Job titles were designed to be appealing, so using “associate” rather than “production.”

She did away with titles (and positions) of supervisor or manager instead of having a flat organization built around teams, each of whom reported into a handful of executives.

Lastly, each level an employee progressed through also had a significant pay bump.

The results?

Over 95% of her office staff was under 30, and retention was well over 90%.

The CEO appealed to the three critical elements of building a culture that starts, stays, and contributes.

Clear Career Milestones: Gone are the days of placing an employee in a role and expecting they’ll be content for the next three to five years. It’s more likely you’ll keep them engaged for 12 months until they decide they’d like to advance.
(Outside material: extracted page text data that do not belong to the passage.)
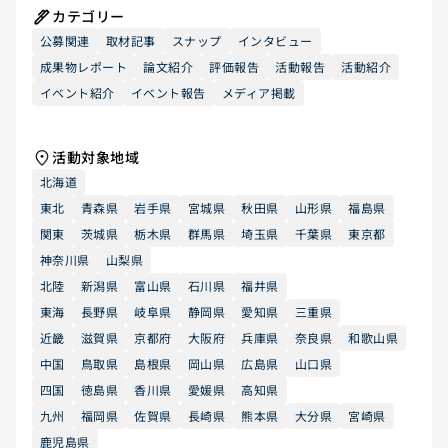
カテゴリー
公募関連
取材記事
スナップ
インタビュー
成果物レポート
論文紹介
評価報告
活動報告
活動紹介
イベント紹介
イベント報告
メディア掲載
活動対象地域
北海道
東北
青森県
岩手県
宮城県
秋田県
山形県
福島県
関東
茨城県
栃木県
群馬県
埼玉県
千葉県
東京都
神奈川県
山梨県
北陸
新潟県
富山県
石川県
福井県
東海
長野県
岐阜県
静岡県
愛知県
三重県
近畿
滋賀県
京都府
大阪府
兵庫県
奈良県
和歌山県
中国
鳥取県
島根県
岡山県
広島県
山口県
四国
徳島県
香川県
愛媛県
高知県
九州
福岡県
佐賀県
長崎県
熊本県
大分県
宮崎県
鹿児島県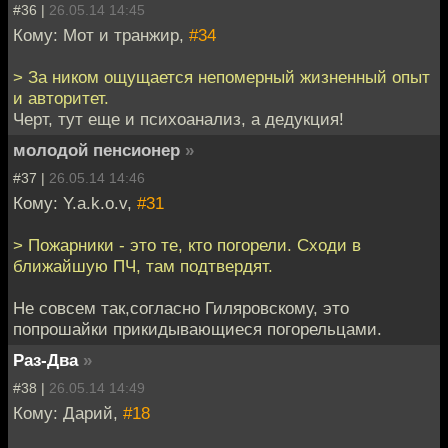
#36 |
26.05.14 14:45
Кому: Мот и транжир,
#34
> За ником ощущается непомерный жизненный опыт
и авторитет.
Черт, тут еще и психоанализ, а дедукция!
молодой пенсионер
»
#37 |
26.05.14 14:46
Кому: Y.a.k.o.v,
#31
> Пожарники - это те, кто погорели. Сходи в
ближайшую ПЧ, там подтвердят.
Не совсем так,согласно Гиляровскому, это
попрошайки прикидывающиеся погорельцами.
Раз-Два
»
#38 |
26.05.14 14:49
Кому: Дарий,
#18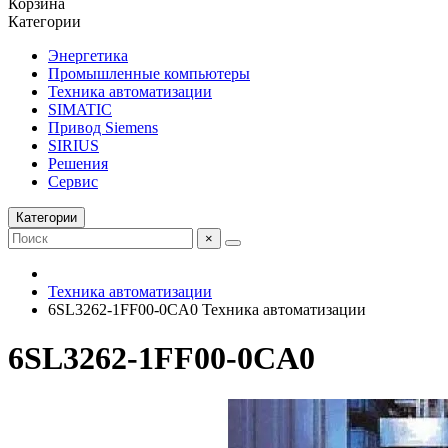
Корзина
Категории
Энергетика
Промышленные компьютеры
Техника автоматизации
SIMATIC
Привод Siemens
SIRIUS
Решения
Сервис
Категории
×
Техника автоматизации
6SL3262-1FF00-0CA0 Техника автоматизации
6SL3262-1FF00-0CA0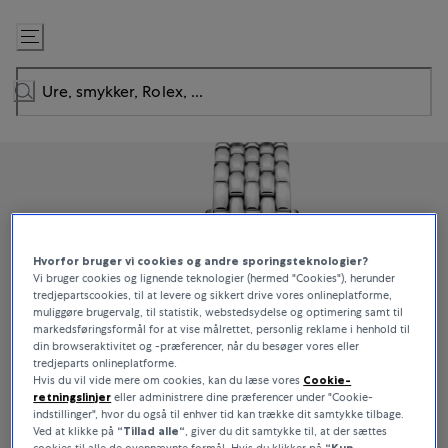
Gå
til
indhold
Hvorfor bruger vi cookies og andre sporingsteknologier?
Vi bruger cookies og lignende teknologier (hermed "Cookies"), herunder
tredjepartscookies, til at levere og sikkert drive vores onlineplatforme,
muliggøre brugervalg, til statistik, webstedsydelse og optimering samt til
markedsføringsformål for at vise målrettet, personlig reklame i henhold til
din browseraktivitet og -præferencer, når du besøger vores eller
tredjeparts onlineplatforme.
Hvis du vil vide mere om cookies, kan du læse vores
Cookie-
retningslinjer
eller administrere dine præferencer under "Cookie-
indstillinger", hvor du også til enhver tid kan trække dit samtykke tilbage.
Ved at klikke på
“Tillad alle“
, giver du dit samtykke til, at der sættes
cookies til alle de ovennævnte formål. Hvis du klikker på
“Kun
Involvement in Multiple Projects: Today’s younger employees are prone to be involved in various assignments, not left to work on the same tasks day in and day out. The more projects you can apply them to, the greater their interest. Moreover, involving them in multiple projects will also allow for a faster learning curve, a clear benefit to any employer.

Parallel Career Paths: If you want employees to stay, you’ll need to be prepared to move them around. The days of having an employee who only wants to work in finance, sales, operations, or customer service for their entire career are rare. Instead, be prepared to offer a wide variety of career paths and options to keep employees interested in the company and allow them to learn a broad range of skills.

Let’s be honest. If you are having a difficult time retaining young employees, you aren’t alone.

Fortunately, making small changes in how we design and support our employees’ careers can significantly impact retention.